■ **Exercise directions**
Of the lines below, copy those that hold the word "podemos".

■ **Entries shown**

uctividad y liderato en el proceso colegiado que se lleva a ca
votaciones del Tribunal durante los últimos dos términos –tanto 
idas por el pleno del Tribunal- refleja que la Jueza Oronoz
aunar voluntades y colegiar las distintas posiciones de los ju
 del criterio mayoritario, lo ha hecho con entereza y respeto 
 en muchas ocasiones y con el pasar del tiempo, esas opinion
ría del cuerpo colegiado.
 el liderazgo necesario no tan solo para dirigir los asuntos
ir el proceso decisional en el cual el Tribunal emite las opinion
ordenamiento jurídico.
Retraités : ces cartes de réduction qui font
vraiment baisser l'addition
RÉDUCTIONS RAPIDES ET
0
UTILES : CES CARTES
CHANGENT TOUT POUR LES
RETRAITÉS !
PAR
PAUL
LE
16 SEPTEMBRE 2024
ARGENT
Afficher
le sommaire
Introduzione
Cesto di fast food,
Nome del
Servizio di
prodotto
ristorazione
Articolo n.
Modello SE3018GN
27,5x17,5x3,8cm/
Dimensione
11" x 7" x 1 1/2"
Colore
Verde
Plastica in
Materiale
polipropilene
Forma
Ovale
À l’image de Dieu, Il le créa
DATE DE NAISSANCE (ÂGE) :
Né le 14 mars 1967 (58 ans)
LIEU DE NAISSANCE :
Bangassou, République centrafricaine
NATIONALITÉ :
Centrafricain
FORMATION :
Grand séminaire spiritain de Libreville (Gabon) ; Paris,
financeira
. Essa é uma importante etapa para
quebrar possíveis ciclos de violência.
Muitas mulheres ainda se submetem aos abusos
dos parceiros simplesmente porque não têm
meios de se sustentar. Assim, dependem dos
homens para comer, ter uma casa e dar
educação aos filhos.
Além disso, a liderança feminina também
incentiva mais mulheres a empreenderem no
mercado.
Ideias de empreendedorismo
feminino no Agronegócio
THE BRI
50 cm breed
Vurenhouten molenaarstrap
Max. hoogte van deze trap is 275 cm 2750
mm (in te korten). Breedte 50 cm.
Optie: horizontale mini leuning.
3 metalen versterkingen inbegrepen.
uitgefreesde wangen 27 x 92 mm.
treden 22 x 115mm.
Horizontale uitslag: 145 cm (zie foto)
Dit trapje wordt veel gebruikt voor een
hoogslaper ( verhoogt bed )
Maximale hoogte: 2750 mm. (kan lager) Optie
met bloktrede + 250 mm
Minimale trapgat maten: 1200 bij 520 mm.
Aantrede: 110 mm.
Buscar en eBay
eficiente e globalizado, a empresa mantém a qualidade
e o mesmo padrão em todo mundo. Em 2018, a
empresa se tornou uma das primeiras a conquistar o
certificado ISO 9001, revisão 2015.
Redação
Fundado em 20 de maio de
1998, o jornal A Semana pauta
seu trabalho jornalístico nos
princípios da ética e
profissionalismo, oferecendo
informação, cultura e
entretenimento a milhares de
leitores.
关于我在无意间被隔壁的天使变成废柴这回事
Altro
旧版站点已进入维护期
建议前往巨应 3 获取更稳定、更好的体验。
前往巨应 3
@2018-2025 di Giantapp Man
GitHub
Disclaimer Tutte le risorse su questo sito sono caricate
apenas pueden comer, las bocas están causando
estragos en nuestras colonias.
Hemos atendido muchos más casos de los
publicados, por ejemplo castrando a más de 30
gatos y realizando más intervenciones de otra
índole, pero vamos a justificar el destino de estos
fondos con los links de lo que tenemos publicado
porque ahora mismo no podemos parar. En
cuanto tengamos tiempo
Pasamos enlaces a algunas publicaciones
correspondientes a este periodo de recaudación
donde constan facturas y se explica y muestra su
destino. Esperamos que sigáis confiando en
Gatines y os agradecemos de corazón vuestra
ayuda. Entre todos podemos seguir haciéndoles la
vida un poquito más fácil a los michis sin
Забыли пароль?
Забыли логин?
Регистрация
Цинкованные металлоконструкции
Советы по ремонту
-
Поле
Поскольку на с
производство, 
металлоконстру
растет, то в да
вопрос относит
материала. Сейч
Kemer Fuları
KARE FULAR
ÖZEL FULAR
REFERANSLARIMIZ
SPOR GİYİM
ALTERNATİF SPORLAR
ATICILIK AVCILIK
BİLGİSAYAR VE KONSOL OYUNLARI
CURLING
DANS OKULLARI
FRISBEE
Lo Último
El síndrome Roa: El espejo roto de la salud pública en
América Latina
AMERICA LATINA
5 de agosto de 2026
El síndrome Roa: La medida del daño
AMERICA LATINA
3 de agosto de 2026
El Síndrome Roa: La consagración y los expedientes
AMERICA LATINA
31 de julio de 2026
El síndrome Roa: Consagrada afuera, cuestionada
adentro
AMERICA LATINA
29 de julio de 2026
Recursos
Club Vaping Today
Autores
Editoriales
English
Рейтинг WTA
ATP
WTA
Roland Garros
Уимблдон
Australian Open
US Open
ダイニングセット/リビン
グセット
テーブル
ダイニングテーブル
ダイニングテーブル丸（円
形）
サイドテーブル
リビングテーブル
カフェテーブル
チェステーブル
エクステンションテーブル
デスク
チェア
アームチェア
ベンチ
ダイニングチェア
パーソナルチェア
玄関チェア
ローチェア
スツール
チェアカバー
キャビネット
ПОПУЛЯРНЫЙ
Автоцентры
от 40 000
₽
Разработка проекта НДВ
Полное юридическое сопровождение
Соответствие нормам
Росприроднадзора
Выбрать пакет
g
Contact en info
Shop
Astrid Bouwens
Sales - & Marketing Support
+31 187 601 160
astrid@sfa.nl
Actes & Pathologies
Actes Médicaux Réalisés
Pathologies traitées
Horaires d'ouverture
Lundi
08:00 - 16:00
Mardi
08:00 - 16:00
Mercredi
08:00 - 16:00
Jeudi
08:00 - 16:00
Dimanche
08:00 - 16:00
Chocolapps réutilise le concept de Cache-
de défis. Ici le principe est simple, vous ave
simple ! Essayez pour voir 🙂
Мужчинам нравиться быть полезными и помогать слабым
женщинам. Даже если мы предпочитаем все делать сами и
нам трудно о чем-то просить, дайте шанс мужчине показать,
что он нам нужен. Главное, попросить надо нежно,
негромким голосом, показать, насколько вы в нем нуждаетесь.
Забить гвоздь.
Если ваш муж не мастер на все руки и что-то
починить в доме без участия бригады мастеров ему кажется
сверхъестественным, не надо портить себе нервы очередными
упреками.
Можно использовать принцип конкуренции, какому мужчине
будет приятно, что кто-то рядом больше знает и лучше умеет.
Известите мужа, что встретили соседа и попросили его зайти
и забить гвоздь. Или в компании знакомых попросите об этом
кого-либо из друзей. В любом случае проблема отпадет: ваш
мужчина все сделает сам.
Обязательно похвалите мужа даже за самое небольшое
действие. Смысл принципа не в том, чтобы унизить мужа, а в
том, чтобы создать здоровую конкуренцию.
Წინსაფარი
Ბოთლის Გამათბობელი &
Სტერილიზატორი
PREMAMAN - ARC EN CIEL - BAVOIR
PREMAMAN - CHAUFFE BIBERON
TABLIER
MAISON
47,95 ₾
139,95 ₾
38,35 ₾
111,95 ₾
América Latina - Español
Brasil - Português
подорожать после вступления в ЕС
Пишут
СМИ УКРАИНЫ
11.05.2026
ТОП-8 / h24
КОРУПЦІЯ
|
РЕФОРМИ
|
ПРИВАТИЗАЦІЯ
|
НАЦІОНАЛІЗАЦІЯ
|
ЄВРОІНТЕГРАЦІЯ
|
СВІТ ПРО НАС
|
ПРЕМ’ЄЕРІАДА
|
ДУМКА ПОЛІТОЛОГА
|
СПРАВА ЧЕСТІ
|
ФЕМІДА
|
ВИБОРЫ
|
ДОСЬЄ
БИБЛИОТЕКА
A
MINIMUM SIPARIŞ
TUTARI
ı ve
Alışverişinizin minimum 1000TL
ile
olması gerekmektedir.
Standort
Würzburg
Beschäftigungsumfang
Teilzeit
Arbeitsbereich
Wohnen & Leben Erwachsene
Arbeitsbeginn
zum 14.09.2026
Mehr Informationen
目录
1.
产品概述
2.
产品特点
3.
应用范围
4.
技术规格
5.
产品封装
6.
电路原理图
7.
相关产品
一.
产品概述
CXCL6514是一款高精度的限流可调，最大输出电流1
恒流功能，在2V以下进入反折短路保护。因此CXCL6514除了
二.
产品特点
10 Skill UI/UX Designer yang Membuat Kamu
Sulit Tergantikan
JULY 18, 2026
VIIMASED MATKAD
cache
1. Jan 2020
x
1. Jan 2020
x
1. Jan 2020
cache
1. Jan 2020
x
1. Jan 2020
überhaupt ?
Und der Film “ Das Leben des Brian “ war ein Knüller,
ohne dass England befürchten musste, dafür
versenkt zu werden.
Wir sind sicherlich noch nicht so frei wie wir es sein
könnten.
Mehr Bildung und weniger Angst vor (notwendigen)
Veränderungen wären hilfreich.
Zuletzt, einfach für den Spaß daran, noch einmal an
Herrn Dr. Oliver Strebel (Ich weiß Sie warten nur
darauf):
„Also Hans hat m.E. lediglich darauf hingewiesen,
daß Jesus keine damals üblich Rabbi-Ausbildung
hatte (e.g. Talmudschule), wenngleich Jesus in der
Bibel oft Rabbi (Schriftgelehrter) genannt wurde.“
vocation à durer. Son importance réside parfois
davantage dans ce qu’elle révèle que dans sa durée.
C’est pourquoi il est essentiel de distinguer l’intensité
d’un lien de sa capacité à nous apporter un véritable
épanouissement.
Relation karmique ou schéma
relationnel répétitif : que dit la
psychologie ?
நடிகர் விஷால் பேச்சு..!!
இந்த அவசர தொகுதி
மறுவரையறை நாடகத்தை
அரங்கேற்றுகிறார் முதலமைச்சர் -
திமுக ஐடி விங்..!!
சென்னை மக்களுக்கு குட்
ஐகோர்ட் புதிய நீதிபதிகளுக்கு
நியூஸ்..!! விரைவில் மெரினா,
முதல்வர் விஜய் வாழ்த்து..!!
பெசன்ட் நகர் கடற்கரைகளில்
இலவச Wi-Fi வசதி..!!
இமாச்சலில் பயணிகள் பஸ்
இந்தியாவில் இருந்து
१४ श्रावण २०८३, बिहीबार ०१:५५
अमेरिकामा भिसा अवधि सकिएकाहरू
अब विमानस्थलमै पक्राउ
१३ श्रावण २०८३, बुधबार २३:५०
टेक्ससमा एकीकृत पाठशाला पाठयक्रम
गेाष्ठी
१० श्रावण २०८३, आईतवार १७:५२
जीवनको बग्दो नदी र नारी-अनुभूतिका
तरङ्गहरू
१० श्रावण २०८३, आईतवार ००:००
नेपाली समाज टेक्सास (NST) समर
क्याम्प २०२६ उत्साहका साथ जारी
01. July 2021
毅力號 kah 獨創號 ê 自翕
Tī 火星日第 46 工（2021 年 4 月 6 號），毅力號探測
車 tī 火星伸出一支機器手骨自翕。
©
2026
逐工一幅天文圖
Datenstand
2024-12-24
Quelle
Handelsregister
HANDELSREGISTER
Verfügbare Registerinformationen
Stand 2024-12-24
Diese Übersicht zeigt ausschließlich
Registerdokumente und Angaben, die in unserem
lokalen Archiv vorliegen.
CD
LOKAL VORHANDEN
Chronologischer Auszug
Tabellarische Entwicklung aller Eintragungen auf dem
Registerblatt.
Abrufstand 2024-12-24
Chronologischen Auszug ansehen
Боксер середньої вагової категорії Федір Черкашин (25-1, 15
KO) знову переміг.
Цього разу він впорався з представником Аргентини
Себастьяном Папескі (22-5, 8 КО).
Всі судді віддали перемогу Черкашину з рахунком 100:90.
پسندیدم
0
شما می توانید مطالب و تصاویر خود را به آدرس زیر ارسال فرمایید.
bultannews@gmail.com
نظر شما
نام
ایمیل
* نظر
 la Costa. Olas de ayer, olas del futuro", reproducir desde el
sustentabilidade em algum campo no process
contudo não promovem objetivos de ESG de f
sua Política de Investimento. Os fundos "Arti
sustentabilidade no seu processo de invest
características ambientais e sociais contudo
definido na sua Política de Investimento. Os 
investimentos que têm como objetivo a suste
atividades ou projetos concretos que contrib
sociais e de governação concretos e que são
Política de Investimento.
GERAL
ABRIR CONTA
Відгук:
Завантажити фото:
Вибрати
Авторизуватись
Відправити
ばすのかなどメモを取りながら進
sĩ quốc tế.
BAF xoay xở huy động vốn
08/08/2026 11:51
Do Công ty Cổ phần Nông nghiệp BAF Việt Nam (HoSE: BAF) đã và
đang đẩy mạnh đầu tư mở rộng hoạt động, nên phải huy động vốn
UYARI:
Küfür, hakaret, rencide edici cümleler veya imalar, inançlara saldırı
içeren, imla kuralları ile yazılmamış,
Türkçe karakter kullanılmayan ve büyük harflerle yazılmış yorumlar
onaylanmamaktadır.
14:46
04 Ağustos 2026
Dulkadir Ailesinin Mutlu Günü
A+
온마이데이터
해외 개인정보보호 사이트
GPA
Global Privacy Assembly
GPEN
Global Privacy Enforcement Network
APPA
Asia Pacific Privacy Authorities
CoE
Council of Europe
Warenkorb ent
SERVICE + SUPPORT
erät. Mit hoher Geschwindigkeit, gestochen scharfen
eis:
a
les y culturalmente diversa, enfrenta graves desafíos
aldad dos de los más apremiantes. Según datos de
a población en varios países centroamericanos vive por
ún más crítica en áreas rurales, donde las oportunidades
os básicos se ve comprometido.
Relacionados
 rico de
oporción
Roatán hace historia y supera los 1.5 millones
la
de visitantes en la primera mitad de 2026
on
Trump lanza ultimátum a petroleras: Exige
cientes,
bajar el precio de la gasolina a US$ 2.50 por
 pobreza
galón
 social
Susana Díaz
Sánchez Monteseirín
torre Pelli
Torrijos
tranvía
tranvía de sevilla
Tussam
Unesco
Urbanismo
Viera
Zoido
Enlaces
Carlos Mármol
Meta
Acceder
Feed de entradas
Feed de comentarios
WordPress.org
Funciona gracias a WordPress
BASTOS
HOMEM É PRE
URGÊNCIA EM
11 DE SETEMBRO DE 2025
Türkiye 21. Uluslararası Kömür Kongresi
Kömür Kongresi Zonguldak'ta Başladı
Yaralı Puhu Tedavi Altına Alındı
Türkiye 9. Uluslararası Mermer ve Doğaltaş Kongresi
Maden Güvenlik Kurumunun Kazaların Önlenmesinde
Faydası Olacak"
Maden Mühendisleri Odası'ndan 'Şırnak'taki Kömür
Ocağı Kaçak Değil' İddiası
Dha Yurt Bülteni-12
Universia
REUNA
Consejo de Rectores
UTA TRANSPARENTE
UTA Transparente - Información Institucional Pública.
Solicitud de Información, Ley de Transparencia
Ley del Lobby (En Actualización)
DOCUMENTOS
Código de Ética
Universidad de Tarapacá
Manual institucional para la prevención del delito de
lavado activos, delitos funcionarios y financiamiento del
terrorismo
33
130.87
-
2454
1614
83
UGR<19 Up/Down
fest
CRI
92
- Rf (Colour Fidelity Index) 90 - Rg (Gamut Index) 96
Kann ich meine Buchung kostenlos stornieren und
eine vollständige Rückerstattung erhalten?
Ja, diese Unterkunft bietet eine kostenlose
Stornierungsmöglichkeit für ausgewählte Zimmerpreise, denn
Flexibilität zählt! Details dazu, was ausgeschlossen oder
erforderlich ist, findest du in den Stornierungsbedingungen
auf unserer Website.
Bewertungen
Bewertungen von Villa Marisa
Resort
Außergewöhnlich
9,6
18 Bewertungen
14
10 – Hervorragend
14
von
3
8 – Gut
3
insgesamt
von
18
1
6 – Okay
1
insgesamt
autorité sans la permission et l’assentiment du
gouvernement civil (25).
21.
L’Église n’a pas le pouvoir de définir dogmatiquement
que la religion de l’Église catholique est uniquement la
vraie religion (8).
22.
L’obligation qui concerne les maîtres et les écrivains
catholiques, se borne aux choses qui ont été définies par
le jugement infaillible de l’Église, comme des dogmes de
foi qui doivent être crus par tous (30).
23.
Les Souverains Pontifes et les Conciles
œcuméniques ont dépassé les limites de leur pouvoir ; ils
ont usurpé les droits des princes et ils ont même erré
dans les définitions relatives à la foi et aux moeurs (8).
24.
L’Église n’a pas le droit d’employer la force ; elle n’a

■ **Solution for this task**
porque ahora mismo no podemos parar. En
ayuda. Entre todos podemos seguir haciéndoles la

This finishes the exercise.